#### Exercise directions
Every line in the data below has to be repeated exactly; no picture belongs in the result.

Page layout parsing data:
--------------------------------------------------

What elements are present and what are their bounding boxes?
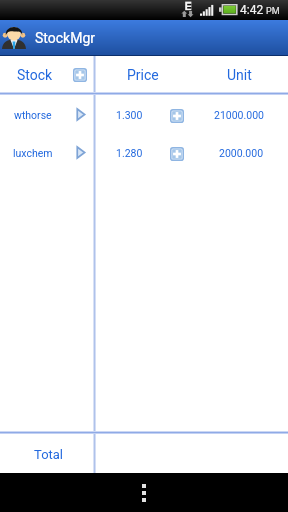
staticText: Stock xyxy=(17,67,53,83)
staticText: 1.300 xyxy=(116,109,143,121)
button[interactable]: luxchem xyxy=(0,134,288,172)
staticText: 4:42 xyxy=(240,3,264,17)
button[interactable]: Stock xyxy=(0,56,69,93)
button[interactable]: Add transaction xyxy=(165,142,188,165)
button[interactable]: wthorse xyxy=(0,96,288,134)
button[interactable]: App icon xyxy=(2,24,26,49)
staticText: PM xyxy=(266,6,280,17)
button[interactable]: wthorse xyxy=(0,96,94,134)
button[interactable]: More options xyxy=(132,474,156,512)
staticText: wthorse xyxy=(14,109,52,121)
staticText: Unit xyxy=(227,67,252,83)
button[interactable]: Add stock xyxy=(69,64,91,86)
staticText: 2000.000 xyxy=(219,147,264,159)
staticText: 21000.000 xyxy=(214,109,264,121)
staticText: StockMgr xyxy=(35,30,95,46)
button[interactable]: Add transaction xyxy=(165,104,188,127)
button[interactable]: Unit xyxy=(191,56,288,93)
button[interactable]: Total xyxy=(0,435,98,473)
button[interactable]: Price xyxy=(94,56,191,93)
staticText: Price xyxy=(127,67,159,83)
staticText: 1.280 xyxy=(116,147,143,159)
staticText: Total xyxy=(34,447,64,462)
staticText: luxchem xyxy=(13,147,53,159)
button[interactable]: luxchem xyxy=(0,134,94,172)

--------------------------------------------------

#### Exercise result
What elements are present and what are their bounding boxes?
staticText: Stock xyxy=(17,67,53,83)
staticText: 1.300 xyxy=(116,109,143,121)
button[interactable]: luxchem xyxy=(0,134,288,172)
staticText: 4:42 xyxy=(240,3,264,17)
button[interactable]: Stock xyxy=(0,56,69,93)
button[interactable]: Add transaction xyxy=(165,142,188,165)
button[interactable]: wthorse xyxy=(0,96,288,134)
button[interactable]: App icon xyxy=(2,24,26,49)
staticText: PM xyxy=(266,6,280,17)
button[interactable]: wthorse xyxy=(0,96,94,134)
button[interactable]: More options xyxy=(132,474,156,512)
staticText: wthorse xyxy=(14,109,52,121)
staticText: Unit xyxy=(227,67,252,83)
button[interactable]: Add stock xyxy=(69,64,91,86)
staticText: 2000.000 xyxy=(219,147,264,159)
staticText: 21000.000 xyxy=(214,109,264,121)
staticText: StockMgr xyxy=(35,30,95,46)
button[interactable]: Add transaction xyxy=(165,104,188,127)
button[interactable]: Unit xyxy=(191,56,288,93)
button[interactable]: Total xyxy=(0,435,98,473)
button[interactable]: Price xyxy=(94,56,191,93)
staticText: Price xyxy=(127,67,159,83)
staticText: 1.280 xyxy=(116,147,143,159)
staticText: Total xyxy=(34,447,64,462)
staticText: luxchem xyxy=(13,147,53,159)
button[interactable]: luxchem xyxy=(0,134,94,172)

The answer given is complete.